Ahead of the first Bundesliga Klassiker of the season, bundesliga.com is giving you the chance to vote for your Bayern Munich-Borussia Dortmund dream team. All 11 positions are up for grabs, and it's your votes that will determine the final combined Bayern-Dortmund XI, which we will present to you ahead of Saturday's big match.
Vote for your combined XI below!
"I'd say I am the most German of all Spanish footballers," said Javi Martinez following his arrival in Munich as the most expensive player the record German champions had recruited up to Corentin Tolisso's arrival in the summer. It was a positive assessment of his own ability, which combines the Spanish touch and fluidity with typical Teutonic discipline and efficiency. The ability to speed things up when needed, or rein things in when required, all while keeping a composure and a bridge between defence and attack.
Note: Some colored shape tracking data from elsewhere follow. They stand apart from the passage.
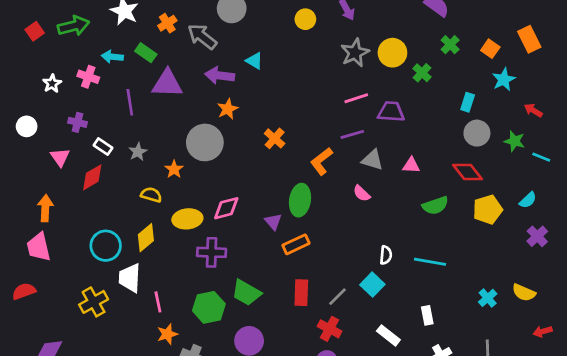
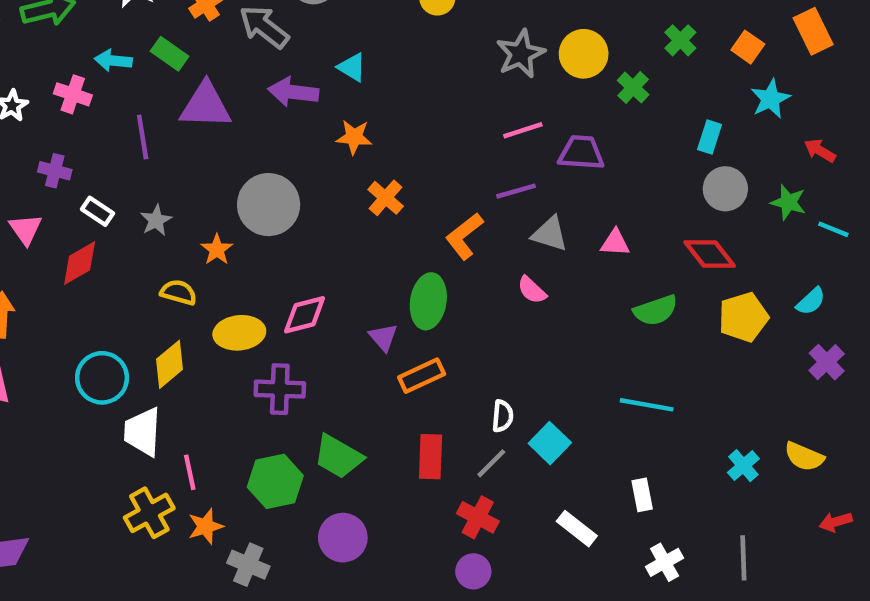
orange star: (228, 109) -> (354, 137), moved, turned 30
white semicircle: (386, 255) -> (503, 416), moved
yellow cross: (94, 302) -> (149, 513), moved

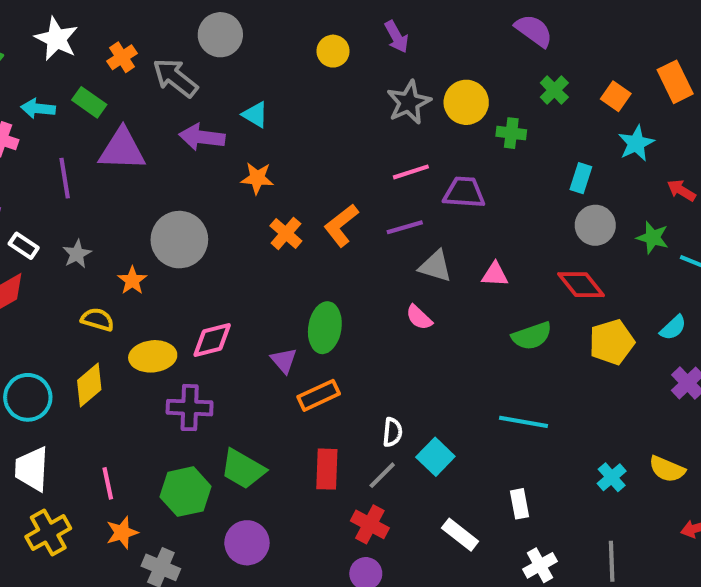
green cross: (633, 88) -> (511, 133), turned -36
orange L-shape: (464, 236) -> (341, 225), moved
white trapezoid: (143, 432) -> (32, 469), moved
yellow cross: (149, 513) -> (48, 533), moved

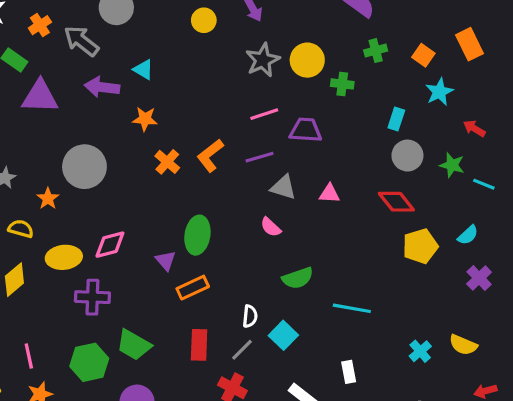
green cross: (554, 90) -> (376, 51), turned 30
green semicircle: (532, 336) -> (298, 278), moved

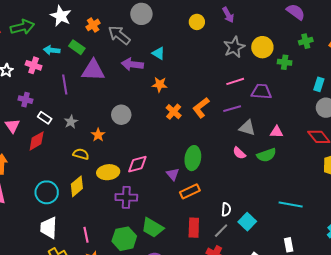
gray circle: (84, 167) -> (121, 115), size x0.7
green semicircle: (298, 278) -> (266, 155), moved

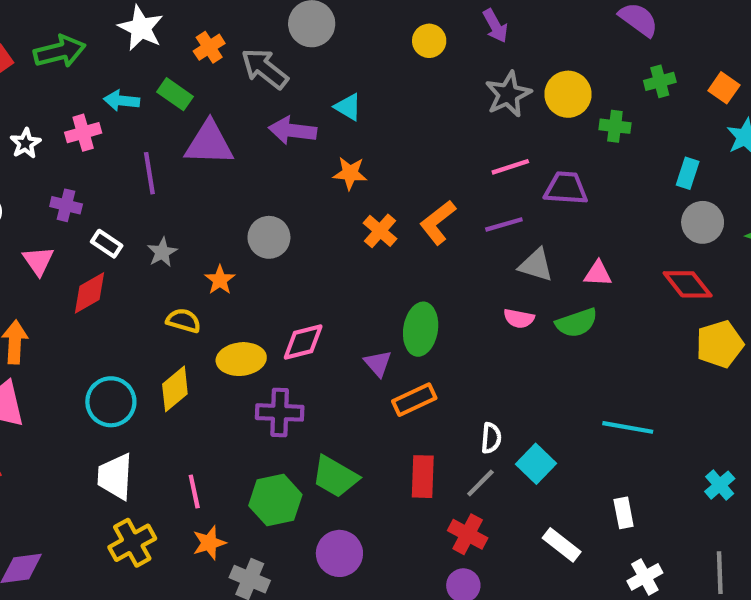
pink cross: (34, 65) -> (83, 133), turned -35
pink semicircle: (239, 153) -> (519, 318), turned -32

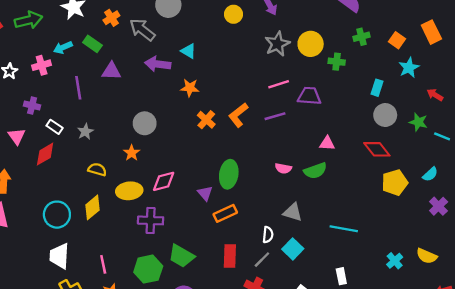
cyan arrow: (122, 101) -> (63, 47), turned -30
purple triangle: (209, 143) -> (111, 71), size x0.7
gray triangle: (536, 265) -> (293, 212), moved
orange star: (220, 280) -> (132, 153), moved

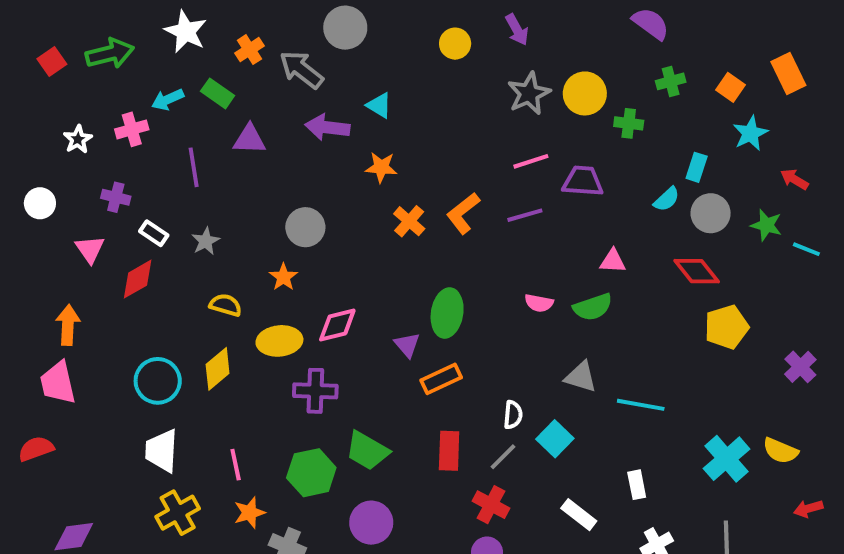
cyan semicircle: (430, 174) -> (667, 199), moved
gray triangle: (293, 212) -> (581, 377), moved
cyan cross: (395, 261) -> (727, 459), size x1.6

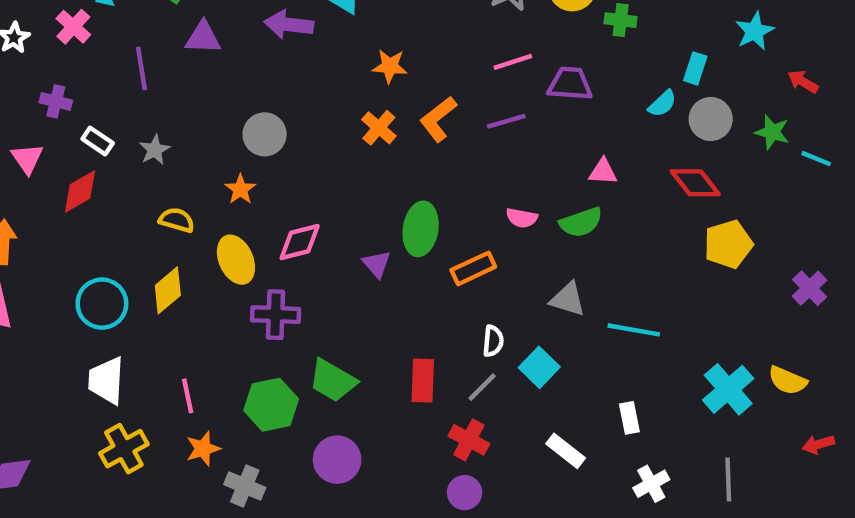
pink cross: (132, 129) -> (73, 27), turned -32
orange star: (381, 167) -> (390, 66), moved
yellow ellipse: (279, 341) -> (236, 260), turned 72
orange rectangle: (441, 379) -> (473, 268), moved

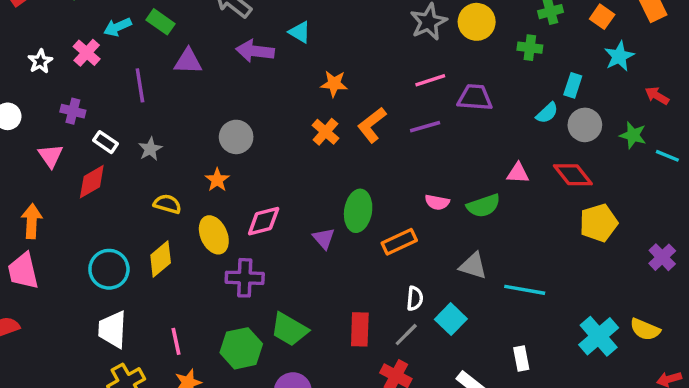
green cross: (621, 20) -> (530, 48), moved
pink triangle: (603, 172) -> (518, 173), moved

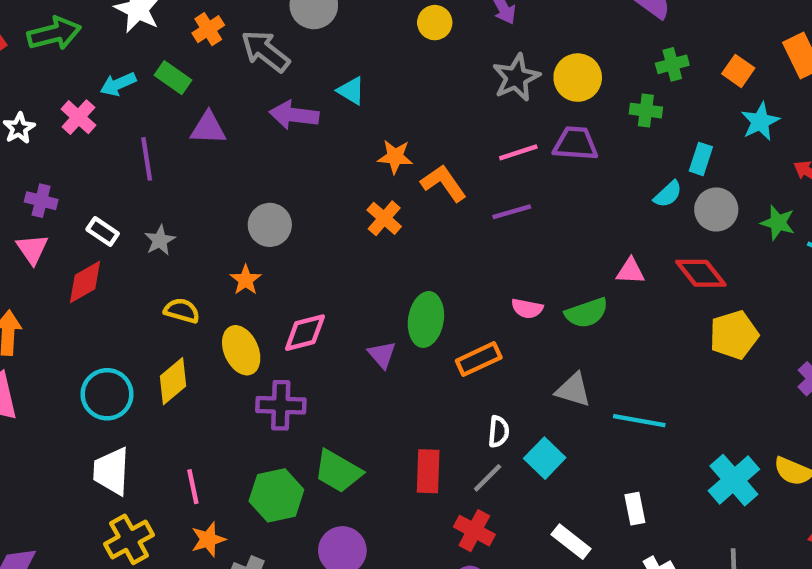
purple trapezoid: (475, 97) -> (576, 144), moved
purple cross: (73, 111) -> (41, 201), moved
orange L-shape: (372, 125) -> (444, 183), moved, turned 93

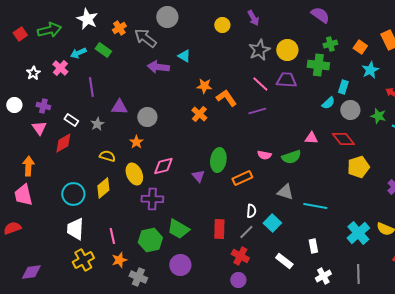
green cross: (646, 111) -> (318, 65), size x1.5
purple triangle: (208, 128) -> (119, 107), moved
pink line: (518, 152) -> (260, 84), turned 60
Short, long, direct or wide – Nuri Sahin has the whole array of passes in his locker, and he knows precisely when to deliver which, and where. His impeccable first touch earns him more time on the ball to consider his options and this also makes him such a key fulcrum in the Dortmund team. Accustomed to sitting back with most of the game taking place in front of him, Sahin's ability to read the game is a boon for Borussia, who can rely on him pinging the ball forward precisely to inspire their counterattacking menace.
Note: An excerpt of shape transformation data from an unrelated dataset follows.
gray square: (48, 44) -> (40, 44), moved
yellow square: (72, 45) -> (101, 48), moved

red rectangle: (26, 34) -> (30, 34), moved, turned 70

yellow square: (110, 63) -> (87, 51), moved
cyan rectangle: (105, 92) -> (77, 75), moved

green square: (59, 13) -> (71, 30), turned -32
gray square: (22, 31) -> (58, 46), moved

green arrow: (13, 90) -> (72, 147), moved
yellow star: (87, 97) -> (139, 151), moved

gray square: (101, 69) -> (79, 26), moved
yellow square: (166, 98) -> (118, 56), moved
Watch: The Nuri Sahin story
Hoffenheim's first ever qualification for Europe last season was as much down to Sebastian Rudy as it was to their potency, with only three teams scoring more in the Bundesliga. To get in front of goal, you need a man who can carve out openings and Rudy, with his cunning movement and incisive passing, was just that man. He is a player who never stands still, dragging opposition players out of position and creating space for that killer ball, which he often delivers.
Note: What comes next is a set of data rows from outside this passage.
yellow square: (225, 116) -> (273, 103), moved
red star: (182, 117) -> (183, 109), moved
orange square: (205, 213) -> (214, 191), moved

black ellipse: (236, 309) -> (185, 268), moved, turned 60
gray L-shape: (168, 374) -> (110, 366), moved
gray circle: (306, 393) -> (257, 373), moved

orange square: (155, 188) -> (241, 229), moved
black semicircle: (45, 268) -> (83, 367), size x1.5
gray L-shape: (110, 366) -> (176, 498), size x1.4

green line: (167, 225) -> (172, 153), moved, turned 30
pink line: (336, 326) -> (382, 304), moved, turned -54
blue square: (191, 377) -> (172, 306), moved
Sometimes, it is what you do not see which makes the biggest difference, and Julian Weigl is precisely the kind of player you may not particularly notice, yet his link-up play and involvement are crucial to Dortmund's game. It is far easier to remember who provided the goal or the assist, but the man who regains possession and gets an attack moving is arguably equally important and that is where Weigl excels, stealing the ball stealthily before playing an instant pass to keep things moving quickly. It is therefore unsurprising that he does not get noticed much, but his short spells on the ball are worth their weight in gold.